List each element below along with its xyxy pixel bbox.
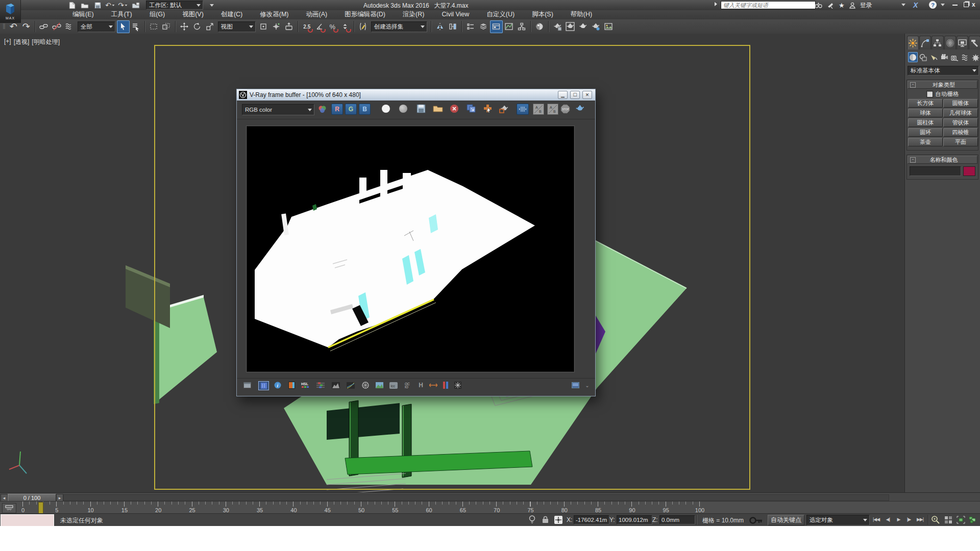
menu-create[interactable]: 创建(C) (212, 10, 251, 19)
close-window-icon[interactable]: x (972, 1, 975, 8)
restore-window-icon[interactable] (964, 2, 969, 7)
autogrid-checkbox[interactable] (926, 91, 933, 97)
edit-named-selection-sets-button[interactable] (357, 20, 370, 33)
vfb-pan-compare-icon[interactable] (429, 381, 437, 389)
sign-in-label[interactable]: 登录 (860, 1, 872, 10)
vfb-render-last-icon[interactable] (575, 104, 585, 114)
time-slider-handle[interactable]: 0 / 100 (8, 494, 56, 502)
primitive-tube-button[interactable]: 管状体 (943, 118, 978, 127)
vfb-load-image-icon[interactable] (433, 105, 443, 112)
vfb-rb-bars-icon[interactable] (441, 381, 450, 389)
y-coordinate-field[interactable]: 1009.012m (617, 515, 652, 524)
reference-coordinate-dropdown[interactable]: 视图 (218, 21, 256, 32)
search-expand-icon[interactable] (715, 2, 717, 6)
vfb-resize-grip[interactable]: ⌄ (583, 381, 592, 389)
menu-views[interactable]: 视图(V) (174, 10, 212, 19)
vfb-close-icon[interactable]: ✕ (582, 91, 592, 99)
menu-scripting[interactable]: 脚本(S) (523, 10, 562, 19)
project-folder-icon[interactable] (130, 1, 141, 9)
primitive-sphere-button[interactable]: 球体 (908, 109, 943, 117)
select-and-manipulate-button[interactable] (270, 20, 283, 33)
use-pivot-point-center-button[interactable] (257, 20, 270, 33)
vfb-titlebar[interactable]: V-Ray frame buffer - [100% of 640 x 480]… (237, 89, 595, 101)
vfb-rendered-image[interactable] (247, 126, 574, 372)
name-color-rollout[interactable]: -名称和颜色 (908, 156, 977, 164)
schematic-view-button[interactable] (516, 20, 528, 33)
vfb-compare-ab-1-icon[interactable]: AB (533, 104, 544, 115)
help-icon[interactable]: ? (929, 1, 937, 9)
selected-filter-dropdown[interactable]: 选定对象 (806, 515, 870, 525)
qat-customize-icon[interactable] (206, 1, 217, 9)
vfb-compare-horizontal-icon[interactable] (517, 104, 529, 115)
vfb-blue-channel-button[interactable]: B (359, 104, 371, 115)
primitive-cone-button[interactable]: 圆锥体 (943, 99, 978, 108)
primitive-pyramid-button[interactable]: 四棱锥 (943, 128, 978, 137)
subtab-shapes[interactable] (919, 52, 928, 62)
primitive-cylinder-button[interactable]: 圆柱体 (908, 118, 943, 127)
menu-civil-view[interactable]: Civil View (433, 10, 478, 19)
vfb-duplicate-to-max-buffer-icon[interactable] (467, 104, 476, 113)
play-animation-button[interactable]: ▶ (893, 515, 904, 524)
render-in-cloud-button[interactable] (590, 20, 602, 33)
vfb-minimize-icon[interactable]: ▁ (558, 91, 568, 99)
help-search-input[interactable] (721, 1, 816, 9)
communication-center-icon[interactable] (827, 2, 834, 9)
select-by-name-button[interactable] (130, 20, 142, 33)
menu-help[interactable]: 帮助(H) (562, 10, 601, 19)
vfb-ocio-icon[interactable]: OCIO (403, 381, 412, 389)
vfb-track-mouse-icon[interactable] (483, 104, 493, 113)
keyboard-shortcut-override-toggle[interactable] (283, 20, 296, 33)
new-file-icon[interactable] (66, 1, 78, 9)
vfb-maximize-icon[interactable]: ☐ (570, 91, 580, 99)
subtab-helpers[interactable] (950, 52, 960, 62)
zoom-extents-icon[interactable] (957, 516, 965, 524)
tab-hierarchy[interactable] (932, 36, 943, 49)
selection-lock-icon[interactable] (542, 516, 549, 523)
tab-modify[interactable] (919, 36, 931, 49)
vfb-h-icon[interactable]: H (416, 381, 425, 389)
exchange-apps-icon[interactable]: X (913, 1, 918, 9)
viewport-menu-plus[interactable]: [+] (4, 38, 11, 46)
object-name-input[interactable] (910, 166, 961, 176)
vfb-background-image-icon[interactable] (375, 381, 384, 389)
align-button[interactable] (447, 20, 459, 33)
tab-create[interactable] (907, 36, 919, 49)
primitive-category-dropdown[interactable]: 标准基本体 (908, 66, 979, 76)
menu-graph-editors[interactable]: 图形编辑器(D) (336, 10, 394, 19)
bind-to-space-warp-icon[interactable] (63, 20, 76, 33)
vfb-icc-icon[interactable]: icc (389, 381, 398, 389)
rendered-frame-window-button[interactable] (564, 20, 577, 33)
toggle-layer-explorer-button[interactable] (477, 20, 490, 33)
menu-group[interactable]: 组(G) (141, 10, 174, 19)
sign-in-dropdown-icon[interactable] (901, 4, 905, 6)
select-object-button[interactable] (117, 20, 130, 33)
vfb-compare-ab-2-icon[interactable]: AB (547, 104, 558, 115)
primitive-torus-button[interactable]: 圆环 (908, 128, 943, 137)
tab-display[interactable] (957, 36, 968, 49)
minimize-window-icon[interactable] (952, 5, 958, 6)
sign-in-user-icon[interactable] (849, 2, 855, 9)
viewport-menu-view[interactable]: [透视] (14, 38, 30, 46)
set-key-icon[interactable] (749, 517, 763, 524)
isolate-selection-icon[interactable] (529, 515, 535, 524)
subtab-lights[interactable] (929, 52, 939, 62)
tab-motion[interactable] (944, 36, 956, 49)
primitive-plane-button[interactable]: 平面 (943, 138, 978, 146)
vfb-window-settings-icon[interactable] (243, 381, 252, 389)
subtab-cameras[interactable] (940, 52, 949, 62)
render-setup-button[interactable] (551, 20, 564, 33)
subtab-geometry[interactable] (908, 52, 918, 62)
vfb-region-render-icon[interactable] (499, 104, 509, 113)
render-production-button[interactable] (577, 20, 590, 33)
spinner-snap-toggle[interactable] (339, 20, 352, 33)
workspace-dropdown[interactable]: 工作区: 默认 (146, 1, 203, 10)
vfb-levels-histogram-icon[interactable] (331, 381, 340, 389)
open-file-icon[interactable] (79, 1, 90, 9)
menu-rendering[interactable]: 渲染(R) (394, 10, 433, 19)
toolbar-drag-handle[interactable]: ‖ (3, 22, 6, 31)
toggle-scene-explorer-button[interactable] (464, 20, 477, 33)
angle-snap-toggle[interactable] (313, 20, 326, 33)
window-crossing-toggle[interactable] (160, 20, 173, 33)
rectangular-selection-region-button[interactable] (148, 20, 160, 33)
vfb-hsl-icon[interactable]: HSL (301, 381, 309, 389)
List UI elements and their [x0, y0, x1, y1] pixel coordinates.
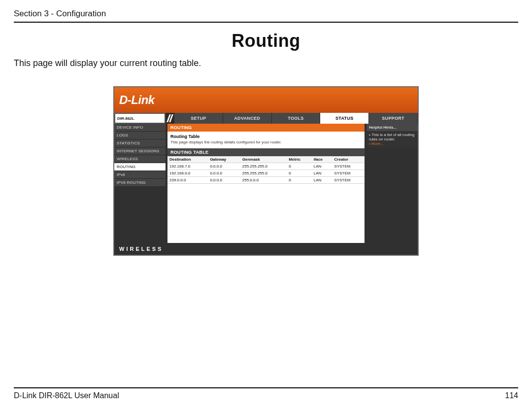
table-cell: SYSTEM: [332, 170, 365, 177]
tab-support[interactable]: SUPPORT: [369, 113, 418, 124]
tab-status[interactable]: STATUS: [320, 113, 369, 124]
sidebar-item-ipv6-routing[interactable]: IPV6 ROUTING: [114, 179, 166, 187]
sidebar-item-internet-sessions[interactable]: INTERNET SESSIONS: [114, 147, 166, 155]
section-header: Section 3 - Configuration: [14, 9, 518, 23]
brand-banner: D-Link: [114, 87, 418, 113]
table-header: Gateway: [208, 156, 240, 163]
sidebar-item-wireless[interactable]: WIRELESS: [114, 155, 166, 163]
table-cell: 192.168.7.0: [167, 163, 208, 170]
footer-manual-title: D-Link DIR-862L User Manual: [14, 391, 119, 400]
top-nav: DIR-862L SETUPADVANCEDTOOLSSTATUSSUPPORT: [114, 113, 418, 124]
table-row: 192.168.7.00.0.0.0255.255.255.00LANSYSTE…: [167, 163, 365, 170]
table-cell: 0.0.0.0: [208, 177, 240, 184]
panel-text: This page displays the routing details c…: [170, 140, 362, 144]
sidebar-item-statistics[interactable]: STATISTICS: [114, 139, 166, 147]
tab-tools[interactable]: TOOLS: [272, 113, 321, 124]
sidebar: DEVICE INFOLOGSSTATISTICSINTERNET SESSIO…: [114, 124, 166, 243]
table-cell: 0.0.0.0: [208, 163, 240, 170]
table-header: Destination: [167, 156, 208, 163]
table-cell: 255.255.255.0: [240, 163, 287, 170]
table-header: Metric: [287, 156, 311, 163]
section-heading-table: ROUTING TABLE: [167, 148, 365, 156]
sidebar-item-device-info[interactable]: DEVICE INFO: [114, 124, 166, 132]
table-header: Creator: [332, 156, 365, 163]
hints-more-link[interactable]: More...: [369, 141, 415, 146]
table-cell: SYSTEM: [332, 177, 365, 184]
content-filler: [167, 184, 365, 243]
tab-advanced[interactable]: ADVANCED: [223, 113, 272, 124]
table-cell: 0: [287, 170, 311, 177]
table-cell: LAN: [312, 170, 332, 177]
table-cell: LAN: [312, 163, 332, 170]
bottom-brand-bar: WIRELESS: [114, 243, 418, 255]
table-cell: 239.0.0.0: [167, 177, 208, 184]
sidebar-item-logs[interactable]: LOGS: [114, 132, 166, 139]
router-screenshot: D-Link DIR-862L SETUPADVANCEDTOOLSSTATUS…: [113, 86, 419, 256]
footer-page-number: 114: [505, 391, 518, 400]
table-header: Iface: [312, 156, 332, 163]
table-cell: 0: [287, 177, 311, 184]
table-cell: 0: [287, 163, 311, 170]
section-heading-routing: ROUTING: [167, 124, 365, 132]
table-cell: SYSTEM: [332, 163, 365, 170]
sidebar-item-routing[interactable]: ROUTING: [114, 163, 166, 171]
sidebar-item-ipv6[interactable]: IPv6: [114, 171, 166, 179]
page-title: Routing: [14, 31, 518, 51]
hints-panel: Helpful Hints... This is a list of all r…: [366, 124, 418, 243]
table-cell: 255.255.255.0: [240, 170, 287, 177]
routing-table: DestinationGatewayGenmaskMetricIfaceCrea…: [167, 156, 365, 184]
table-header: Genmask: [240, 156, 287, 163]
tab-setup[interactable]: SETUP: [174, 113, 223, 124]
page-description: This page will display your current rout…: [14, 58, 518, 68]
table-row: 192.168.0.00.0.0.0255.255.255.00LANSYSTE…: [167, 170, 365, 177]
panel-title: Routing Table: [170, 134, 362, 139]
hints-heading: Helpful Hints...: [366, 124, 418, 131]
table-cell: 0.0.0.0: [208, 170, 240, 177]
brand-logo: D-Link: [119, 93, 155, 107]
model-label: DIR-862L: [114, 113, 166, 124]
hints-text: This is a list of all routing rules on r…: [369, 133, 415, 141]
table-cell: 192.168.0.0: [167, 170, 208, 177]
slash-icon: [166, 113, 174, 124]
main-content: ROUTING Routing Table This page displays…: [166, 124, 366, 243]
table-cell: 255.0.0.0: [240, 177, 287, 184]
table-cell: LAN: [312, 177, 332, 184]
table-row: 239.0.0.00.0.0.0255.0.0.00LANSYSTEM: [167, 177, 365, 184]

....

_YOUR ASSIGNMENT_: Above are the records; copy every line in them that holds the word "dropdown".

_RESULT OF THIS TASK_:
reference-coordinate-dropdown[interactable]: 视图 (218, 21, 256, 32)
selected-filter-dropdown[interactable]: 选定对象 (806, 515, 870, 525)
primitive-category-dropdown[interactable]: 标准基本体 (908, 66, 979, 76)
sign-in-dropdown-icon[interactable] (901, 4, 905, 6)
workspace-dropdown[interactable]: 工作区: 默认 (146, 1, 203, 10)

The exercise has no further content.